▶ [PROBLEM TO SOLVE]: Scan the material below and count each line with the string "Insbesondere". Reply with the count alone.

::: INFORMATION SHOWN :::

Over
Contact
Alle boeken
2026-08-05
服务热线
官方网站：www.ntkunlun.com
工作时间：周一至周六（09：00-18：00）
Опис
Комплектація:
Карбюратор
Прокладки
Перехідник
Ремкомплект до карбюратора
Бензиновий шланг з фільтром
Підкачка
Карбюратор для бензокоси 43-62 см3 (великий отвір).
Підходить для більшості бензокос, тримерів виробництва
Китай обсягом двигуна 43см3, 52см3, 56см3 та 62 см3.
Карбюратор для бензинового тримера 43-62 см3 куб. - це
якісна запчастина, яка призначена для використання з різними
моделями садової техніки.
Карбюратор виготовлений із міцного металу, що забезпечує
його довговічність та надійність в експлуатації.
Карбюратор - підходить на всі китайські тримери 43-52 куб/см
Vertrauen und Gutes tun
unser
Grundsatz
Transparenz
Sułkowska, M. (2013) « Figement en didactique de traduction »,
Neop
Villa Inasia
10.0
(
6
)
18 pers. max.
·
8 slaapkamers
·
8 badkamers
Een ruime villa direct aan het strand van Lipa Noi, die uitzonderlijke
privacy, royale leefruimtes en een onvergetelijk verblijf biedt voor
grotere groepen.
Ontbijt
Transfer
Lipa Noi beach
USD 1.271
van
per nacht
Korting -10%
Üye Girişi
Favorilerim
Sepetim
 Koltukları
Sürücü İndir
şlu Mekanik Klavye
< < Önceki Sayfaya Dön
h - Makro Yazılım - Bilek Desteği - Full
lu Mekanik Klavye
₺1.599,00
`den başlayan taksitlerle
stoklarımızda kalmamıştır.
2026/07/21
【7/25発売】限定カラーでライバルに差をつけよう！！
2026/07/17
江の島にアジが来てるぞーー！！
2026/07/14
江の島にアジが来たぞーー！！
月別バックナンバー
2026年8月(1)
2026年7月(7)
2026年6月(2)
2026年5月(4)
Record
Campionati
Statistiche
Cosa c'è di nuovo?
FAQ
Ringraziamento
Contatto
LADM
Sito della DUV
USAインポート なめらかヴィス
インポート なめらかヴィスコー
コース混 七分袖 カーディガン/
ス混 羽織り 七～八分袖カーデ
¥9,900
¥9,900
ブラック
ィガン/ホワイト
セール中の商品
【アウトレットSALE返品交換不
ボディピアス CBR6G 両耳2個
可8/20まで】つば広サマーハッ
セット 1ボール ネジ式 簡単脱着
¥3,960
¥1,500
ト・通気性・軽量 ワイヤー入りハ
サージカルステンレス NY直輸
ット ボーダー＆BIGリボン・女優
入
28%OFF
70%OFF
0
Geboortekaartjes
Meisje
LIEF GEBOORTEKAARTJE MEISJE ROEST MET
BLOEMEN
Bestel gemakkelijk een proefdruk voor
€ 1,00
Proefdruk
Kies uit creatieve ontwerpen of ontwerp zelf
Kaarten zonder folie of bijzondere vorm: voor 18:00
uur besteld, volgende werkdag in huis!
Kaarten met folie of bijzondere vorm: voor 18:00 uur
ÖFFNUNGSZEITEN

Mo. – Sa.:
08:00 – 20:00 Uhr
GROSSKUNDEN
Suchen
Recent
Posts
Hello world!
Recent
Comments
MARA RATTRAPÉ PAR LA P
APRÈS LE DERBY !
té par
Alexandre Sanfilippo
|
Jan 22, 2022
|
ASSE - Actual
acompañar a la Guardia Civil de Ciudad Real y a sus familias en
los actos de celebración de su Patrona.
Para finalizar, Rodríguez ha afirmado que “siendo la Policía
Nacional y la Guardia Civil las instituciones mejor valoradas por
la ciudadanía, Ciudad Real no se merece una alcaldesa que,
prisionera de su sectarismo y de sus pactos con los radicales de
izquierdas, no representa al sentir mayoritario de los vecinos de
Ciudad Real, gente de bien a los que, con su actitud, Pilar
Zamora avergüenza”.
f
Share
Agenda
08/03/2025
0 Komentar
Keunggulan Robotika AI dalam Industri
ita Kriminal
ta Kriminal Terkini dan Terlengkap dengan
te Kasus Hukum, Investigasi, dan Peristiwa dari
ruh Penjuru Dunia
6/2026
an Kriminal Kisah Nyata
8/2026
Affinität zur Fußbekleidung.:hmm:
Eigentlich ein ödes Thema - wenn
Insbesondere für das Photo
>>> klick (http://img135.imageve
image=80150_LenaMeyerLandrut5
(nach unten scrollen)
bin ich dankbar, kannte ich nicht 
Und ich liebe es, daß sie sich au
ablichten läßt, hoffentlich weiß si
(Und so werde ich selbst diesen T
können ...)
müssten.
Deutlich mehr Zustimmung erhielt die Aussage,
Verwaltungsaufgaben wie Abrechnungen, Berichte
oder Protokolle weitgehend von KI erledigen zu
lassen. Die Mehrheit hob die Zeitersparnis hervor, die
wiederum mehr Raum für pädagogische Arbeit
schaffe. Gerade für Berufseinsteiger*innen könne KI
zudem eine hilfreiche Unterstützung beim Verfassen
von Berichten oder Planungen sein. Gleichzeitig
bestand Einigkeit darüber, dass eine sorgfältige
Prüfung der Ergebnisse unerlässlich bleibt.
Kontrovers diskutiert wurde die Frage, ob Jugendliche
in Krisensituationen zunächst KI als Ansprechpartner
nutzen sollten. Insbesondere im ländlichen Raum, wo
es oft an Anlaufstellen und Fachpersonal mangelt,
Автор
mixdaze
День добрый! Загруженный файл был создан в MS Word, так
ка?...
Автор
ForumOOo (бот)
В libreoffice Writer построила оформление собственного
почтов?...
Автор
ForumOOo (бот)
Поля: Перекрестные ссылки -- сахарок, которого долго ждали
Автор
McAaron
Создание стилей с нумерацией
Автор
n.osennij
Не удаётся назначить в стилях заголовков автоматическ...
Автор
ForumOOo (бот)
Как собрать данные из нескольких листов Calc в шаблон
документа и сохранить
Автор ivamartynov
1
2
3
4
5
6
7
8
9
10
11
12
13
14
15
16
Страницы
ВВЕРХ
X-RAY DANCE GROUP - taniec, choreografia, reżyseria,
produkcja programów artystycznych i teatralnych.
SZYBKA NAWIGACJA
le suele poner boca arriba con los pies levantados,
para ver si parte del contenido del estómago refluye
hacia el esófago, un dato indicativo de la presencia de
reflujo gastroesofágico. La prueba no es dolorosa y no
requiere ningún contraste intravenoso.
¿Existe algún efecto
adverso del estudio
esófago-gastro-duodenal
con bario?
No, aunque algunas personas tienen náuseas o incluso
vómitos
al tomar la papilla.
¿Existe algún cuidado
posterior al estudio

:::

▶ [EXERCISE ANSWER]: 2